Un air de Roland-Garros
Le jour du tirage au sort, Jelena Ostapenko faisait figure de grand danger pour Iga Swiatek en huitièmes de finale. La Polonaise n’était pas sur le court aujourd’hui mais la Lettonne s’est chargée de confirmer son excellente forme du moment face à Yulia Putintseva (6/2, 6/3 en 1h08). Depuis le début de la quinzaine, elle n’a passé que 4h05 sur le court et n’a perdu que 15 jeux, soit le plus faible total pour intégrer le Top 8 depuis Victoria Azarenka en 2012.
De retour en quarts de finale pour la première fois depuis 2018, elle a confirmé se sentir particulièrement bien sur les courts de SW19 : "Je joue de manière agressive, je joue mon jeu et je prends du plaisir, probablement plus qu'avant. Je suis probablement plus confiante et plus mûre sur le terrain, surtout dans ce tournoi. Je sais ce que j'ai à faire et je le fais plutôt bien, surtout dans les moments décisifs. Je fais simplement ce que je faisais auparavant, comme lorsque j'ai gagné Roland-Garros ou lorsque j'étais de retour dans le Top 10. J'ai la capacité de frapper fort, alors pourquoi je m’en priverais ?". Les chiffres ne lui donnent pas tort puisque ce lundi, elle a mis au supplice celle qui s’est offert le scalp de la n°1 mondiale en frappant 29 coups gagnants, ne perdant que cinq petits points lors des cinq premiers jeux du match…
Une recette savoureuse dont tous les ingrédients devront bien mijoter au prochain tour contre Barbora Krejcikova. Couronnée Porte d’Auteuil en 2021, la Tchèque a définitivement acté son retour au premier plan en prenant le meilleur sur l’une des outsiders crédibles de cette édition 2024, Danielle Collins (7/5, 6/3 en 1h42). En délicatesse avec son dos, celle qui n’avait gagné que trois matchs entre février et juin (un à Abu Dhabi et les deux autres il y a trois semaines à Birmingham) a fait preuve d’une grande solidité face à l’Américaine, qui n’avait pas perdu le moindre set jusqu’ici.

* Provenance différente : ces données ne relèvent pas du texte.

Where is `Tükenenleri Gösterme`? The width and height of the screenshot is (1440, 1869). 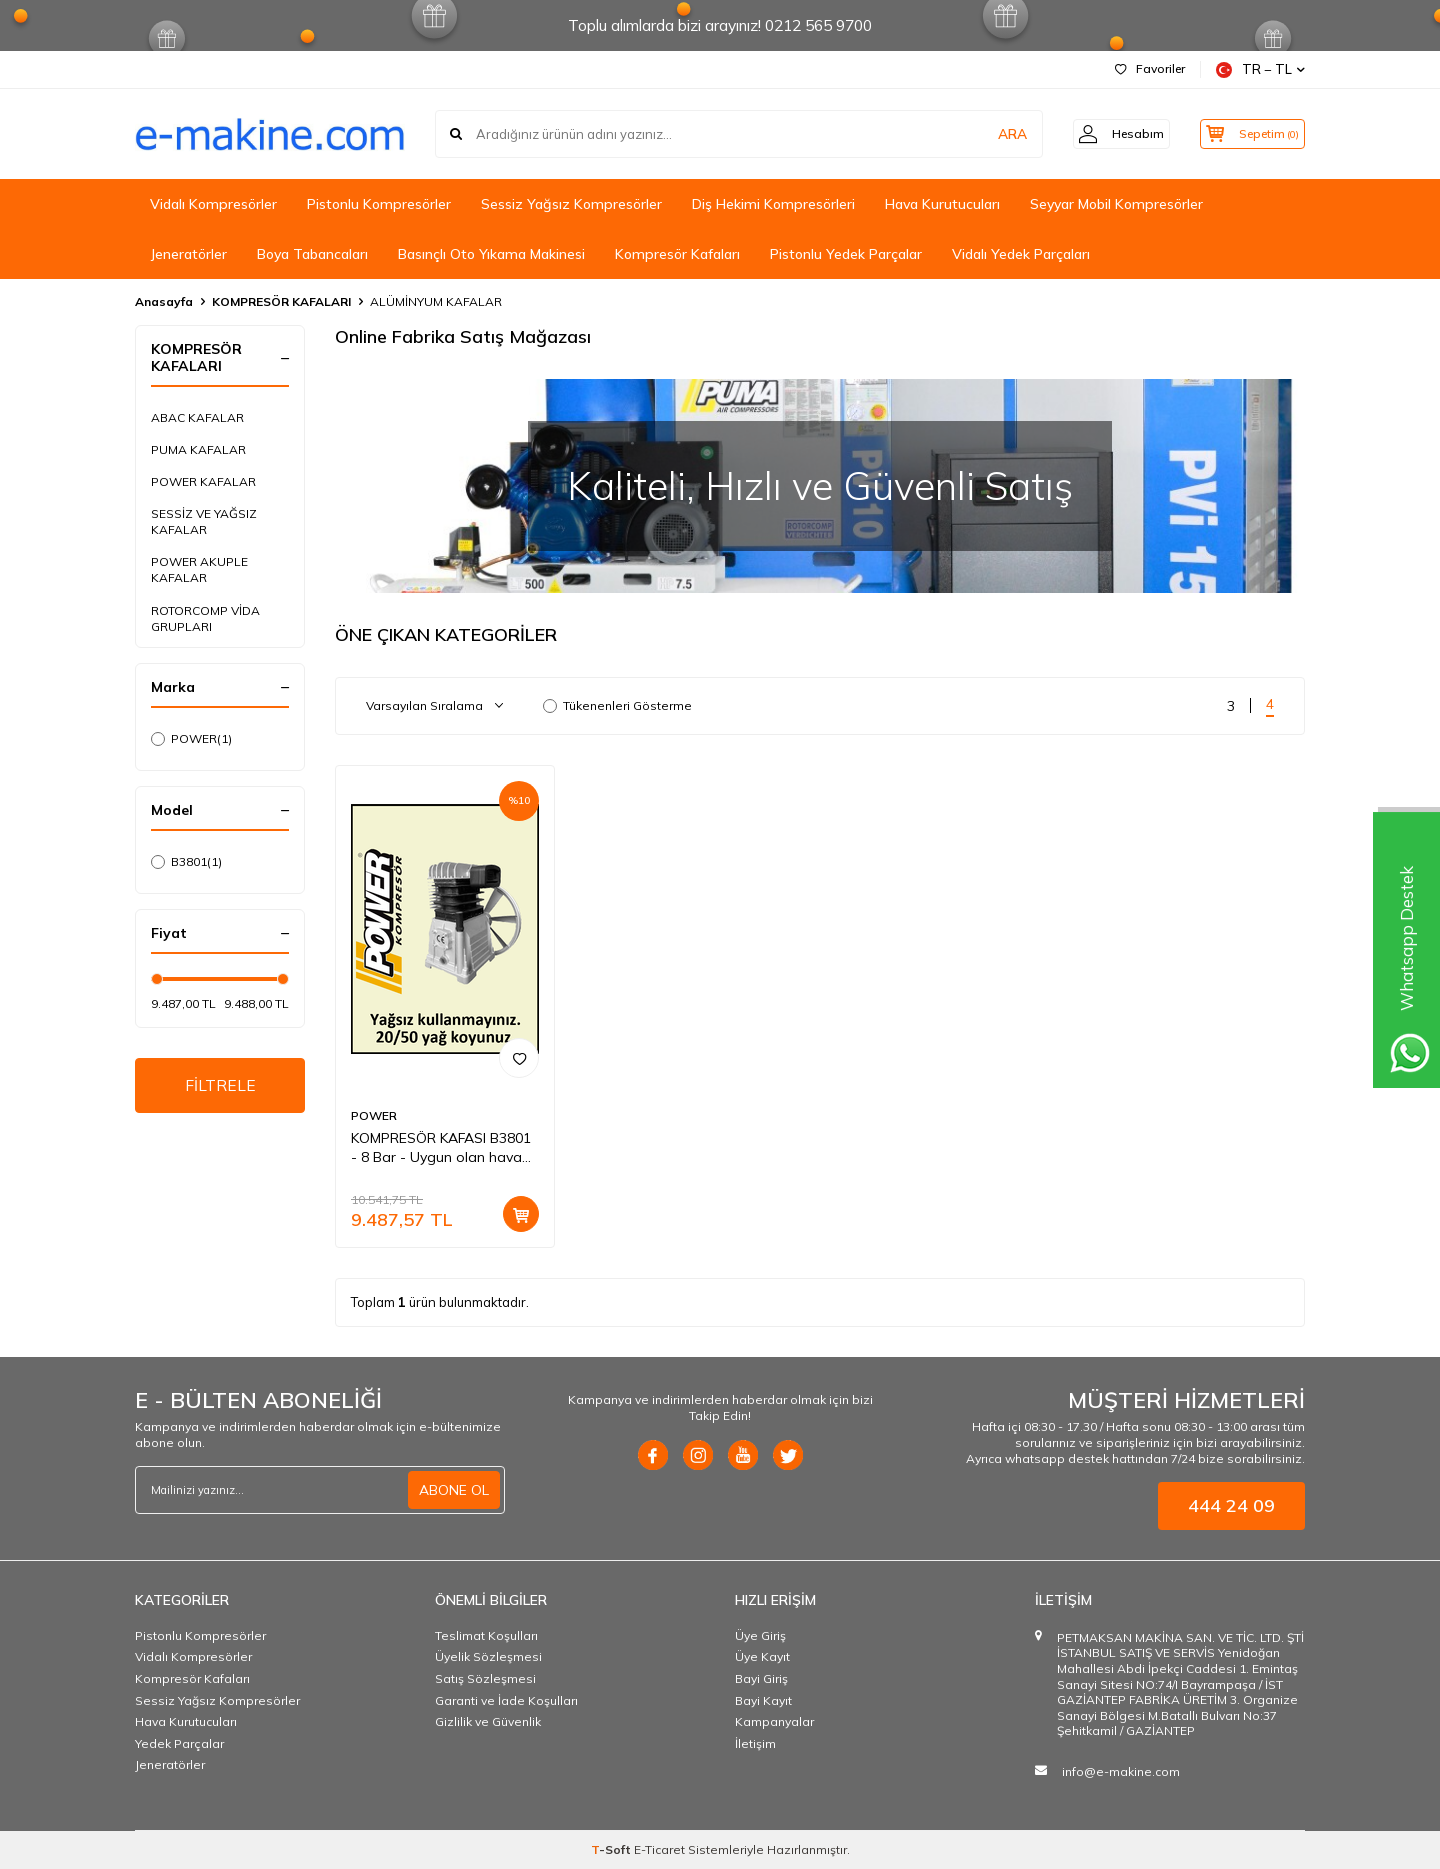 Tükenenleri Gösterme is located at coordinates (617, 705).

Si cette dernière a bénéficié d’un temps mort médical pour une douleur à la jambe gauche, cela n’enlève rien à la performance très complète de la souriante gagnante du jour, ravie de rallier les quarts pour la première fois de sa carrière à Londres. "C’est un grand honneur d’être ici et de participer à Wimbledon, a-t-elle confié en bord de court. C'est incroyable que je sois là et que je puisse bien jouer. C'est un cadeau. J’ai l’impression qu’après mes blessures, il m’a fallu plus de temps pour revenir et me réhabituer au rythme des matchs. J’attends ma prochaine rencontre avec impatience et comme c’est la première fois que je suis en quarts ici, nous allons fêter ça ce soir en mangeant de la bonne nourriture !".